Wall Street rallied Tuesday on increased confidence that Hillary Clinton will win the White House. At a Clinton phone bank just a block away from the New York Stock Exchange, the mood was much more cautious.
"I'm trepidatiously positive," said a volunteer named James, a 41-year-old Brooklynite sending text messages to voters in Florida. He had wanted to go to Philadelphia for the day to help get out the vote there but the buses from New York were full. "I wanted to do something to somehow be of assistance, because I think Donald Trump actually represents an existential threat to the union," he said.
Cindy Cogdill, a 54-year-old academic adviser at Columbia University, also sat tapping away at a phone sending text messages. She volunteered over the weekend and on Tuesday had been at the texting center since 9:00 a.m. She said anxiety was what brought her out for the day.

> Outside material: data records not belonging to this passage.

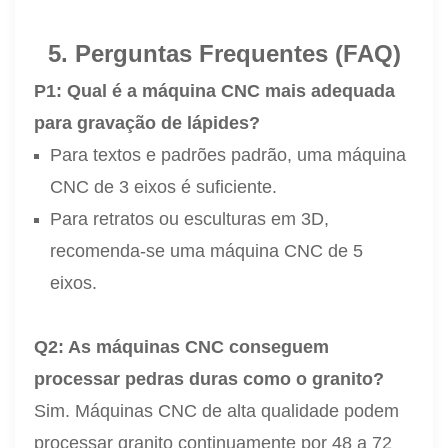
5. Perguntas Frequentes (FAQ)
P1: Qual é a máquina CNC mais adequada
para gravação de lápides?
Para textos e padrões padrão, uma máquina
CNC de 3 eixos é suficiente.
Para retratos ou esculturas em 3D,
recomenda-se uma máquina CNC de 5
eixos.
Q2: As máquinas CNC conseguem
processar pedras duras como o granito?
Sim. Máquinas CNC de alta qualidade podem
processar granito continuamente por 48 a 72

"It's better to be here doing something productive for the cause, because I would be really upset with myself if I had not helped out," she said.
Over 500 volunteers are expected to filter in and out of the Clinton campaign's Manhattan field office extension in downtown Manhattan Tuesday. This afternoon they sat huddled at tables, making phone calls and sending text messages from a large room in an inconspicuous building just steps away from the famed Wall Street Charging Bull.
Ken Salazar, secretary of the interior under the Obama administration from 2009 to 2013, stopped by to thank the supporters for their work. He said he was in Colorado yesterday and assured the group the Centennial State would go blue. He recalled the 2000 race between George W. Bush and Al Gore in 2000 in Florida.